■ Work instruction:
Scan the records that follow, and whenever a line has the word "weapons", copy it.

------ Provided entries ------

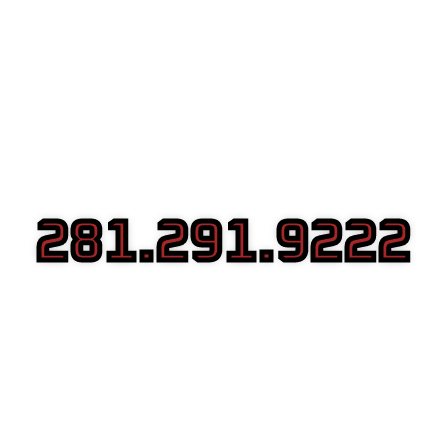
281.291.9222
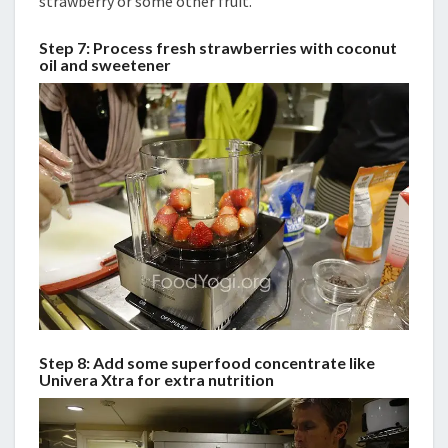
strawberry or some other fruit.
Step 7: Process fresh strawberries with coconut
oil and sweetener
Step 8: Add some superfood concentrate like
Univera Xtra for extra nutrition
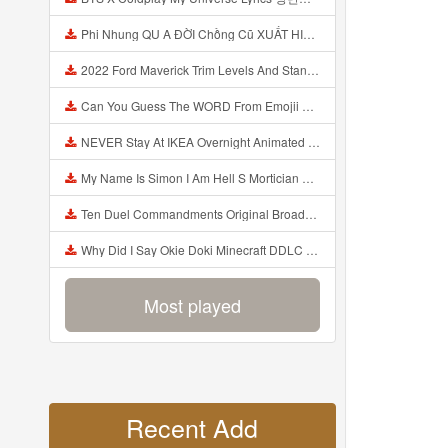
Phi Nhung QU A ĐỜI Chồng Cũ XUẤT HIỆN Khóc Hối Hận Vì Làm Điều KHỦNG KHIẾP Với Cô Mp3
2022 Ford Maverick Trim Levels And Standard Features Explained Mp3
Can You Guess The WORD From Emojii COMPOUND WORD EMOJII CHALLENGE 90 PEOPLE FAIL Guess Mp3
NEVER Stay At IKEA Overnight Animated SCP 3008 Horror Story Mp3
My Name Is Simon I Am Hell S Mortician And I Am Going To Kill God Creepypasta Mp3
Ten Duel Commandments Original Broadway Cast Of Hamilton Lyrics Mp3
Why Did I Say Okie Doki Minecraft DDLC Animated Music Video Song By The Stupendium Mp3
Most played
Recent Add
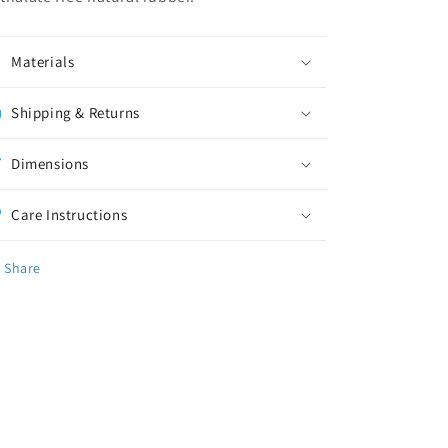
Materials
Shipping & Returns
Dimensions
Care Instructions
Share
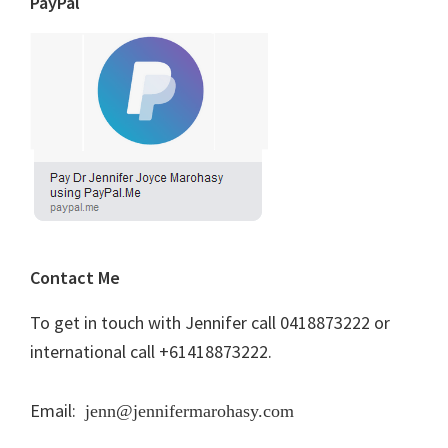
PayPal
Contact Me
To get in touch with Jennifer call 0418873222 or
international call +61418873222.
Email:
jenn@jennifermarohasy.com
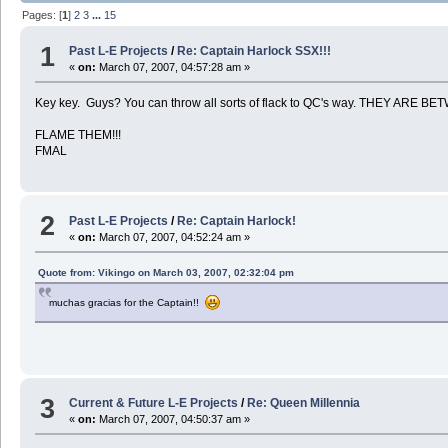
Pages: [
1
]
2
3
...
15
1
Past L-E Projects
/
Re: Captain Harlock SSX!!!
«
on:
March 07, 2007, 04:57:28 am »
Key key. Guys? You can throw all sorts of flack to QC's way. THEY ARE
FLAME THEM!!!
FMAL
2
Past L-E Projects
/
Re: Captain Harlock!
«
on:
March 07, 2007, 04:52:24 am »
Quote from: Vikingo on March 03, 2007, 02:32:04 pm
muchas gracias for the Captain!!
3
Current & Future L-E Projects
/
Re: Queen Millennia
«
on:
March 07, 2007, 04:50:37 am »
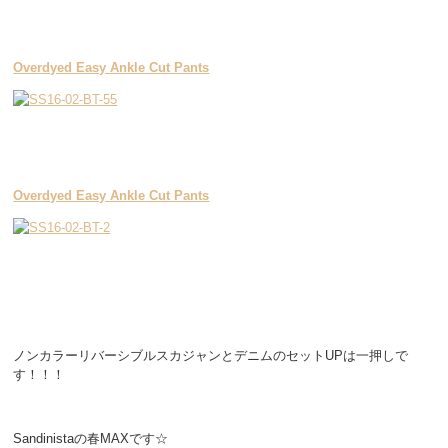
Overdyed Easy Ankle Cut Pants
Overdyed Easy Ankle Cut Pants
ノンカラーリバーシブルスカジャンとデニムのセットUPは一押しで
す！！！
Sandinistaの春MAXです☆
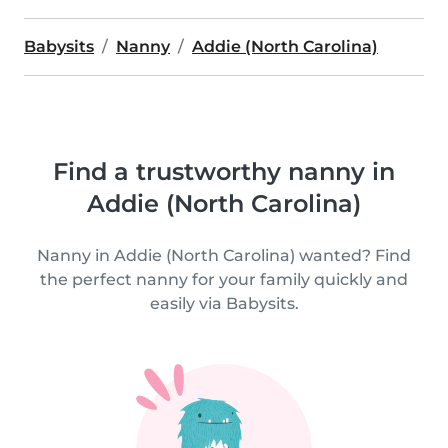
Babysits
Nanny
Addie (North Carolina)
Find a trustworthy nanny in
Addie (North Carolina)
Nanny in Addie (North Carolina) wanted? Find
the perfect nanny for your family quickly and
easily via Babysits.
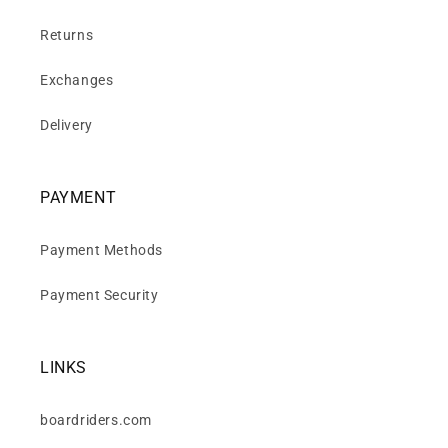
Returns
Exchanges
Delivery
PAYMENT
Payment Methods
Payment Security
LINKS
boardriders.com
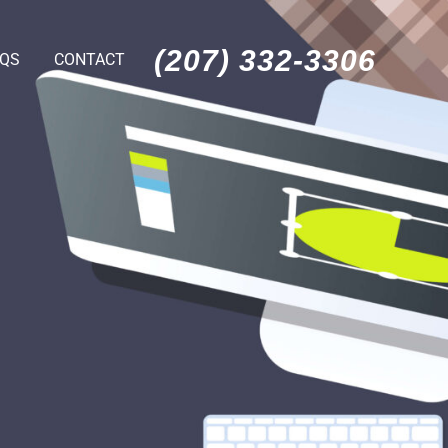
(207) 332-3306
AQS
CONTACT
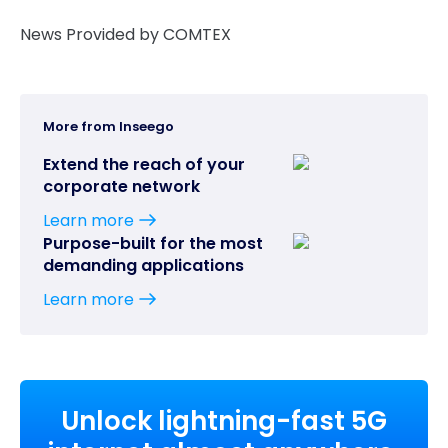
News Provided by COMTEX
More from Inseego
Extend the reach of your
corporate network
Learn more
Purpose-built for the most
demanding applications
Learn more
Unlock lightning-fast 5G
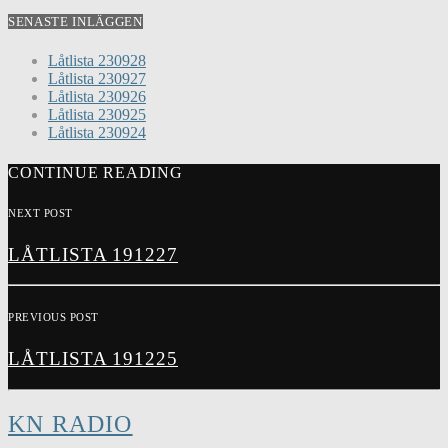
SENASTE INLÄGGEN
Låtlista 230928
Låtlista 230927
Låtlista 230926
Låtlista 230925
Låtlista 230924
CONTINUE READING
NEXT POST
LÅTLISTA 191227
PREVIOUS POST
LÅTLISTA 191225
KN RADIO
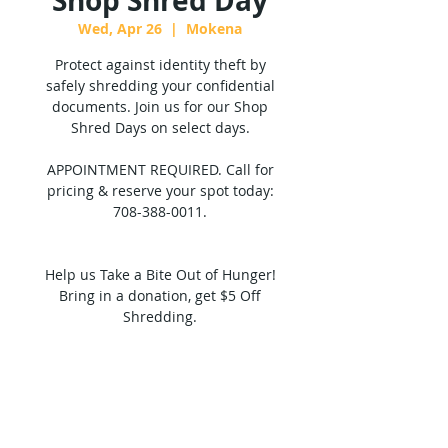
Shop Shred Day
Wed, Apr 26
  |  
Mokena
Protect against identity theft by
safely shredding your confidential
documents. Join us for our Shop
Shred Days on select days.
APPOINTMENT REQUIRED. Call for
pricing & reserve your spot today:
708-388-0011.
Help us Take a Bite Out of Hunger!
Bring in a donation, get $5 Off
Shredding.
Tickets are not on sale
See other events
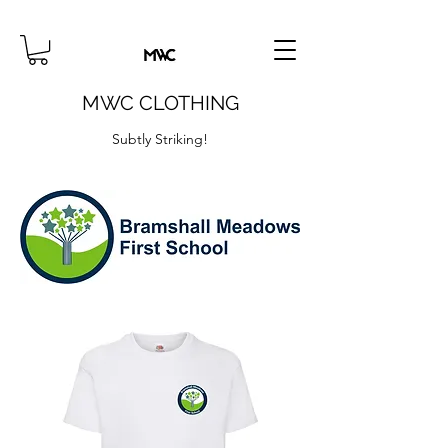
MWC CLOTHING
Subtly Striking!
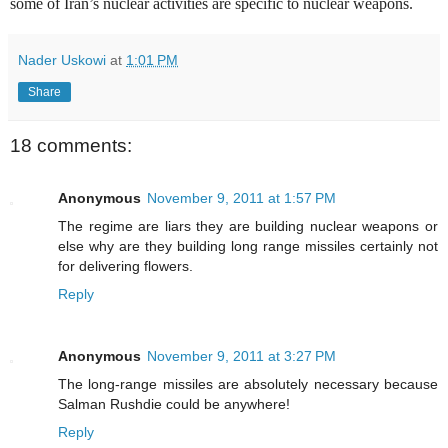
some of Iran’s nuclear activities are specific to nuclear weapons.
Nader Uskowi
at
1:01 PM
Share
18 comments:
Anonymous
November 9, 2011 at 1:57 PM
The regime are liars they are building nuclear weapons or
else why are they building long range missiles certainly not
for delivering flowers.
Reply
Anonymous
November 9, 2011 at 3:27 PM
The long-range missiles are absolutely necessary because
Salman Rushdie could be anywhere!
Reply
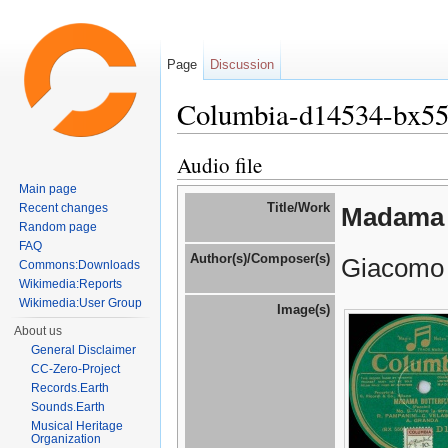
Page
Discussion
Columbia-d14534-bx5
Jump to:
navigation
,
search
Audio file
Main page
Title/Work
Recent changes
Madama 
Random page
FAQ
Author(s)/Composer(s)
Giacomo 
Commons:Downloads
Wikimedia:Reports
Wikimedia:User Group
Image(s)
About us
General Disclaimer
CC-Zero-Project
Records.Earth
Sounds.Earth
Musical Heritage
Organization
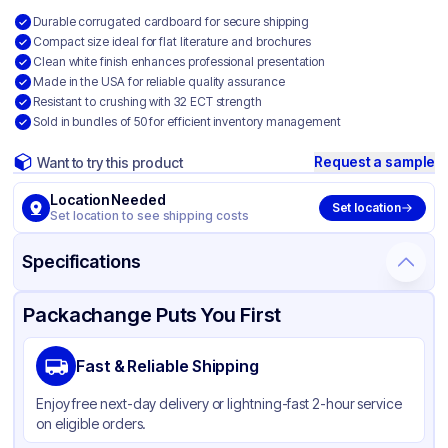
Durable corrugated cardboard for secure shipping
Compact size ideal for flat literature and brochures
Clean white finish enhances professional presentation
Made in the USA for reliable quality assurance
Resistant to crushing with 32 ECT strength
Sold in bundles of 50 for efficient inventory management
Request a sample
Want to try this product
Location Needed
Set location
Set location to see shipping costs
Specifications
Product Details
Packaging & Shipping
Certifications & Testing
Packachange Puts You First
Material
White Corrugated Cardboard
Fast & Reliable Shipping
Color
White
Enjoy free next-day delivery or lightning-fast 2-hour service
on eligible orders.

------

■ Solution below:
some of Iran’s nuclear activities are specific to nuclear weapons.
The regime are liars they are building nuclear weapons or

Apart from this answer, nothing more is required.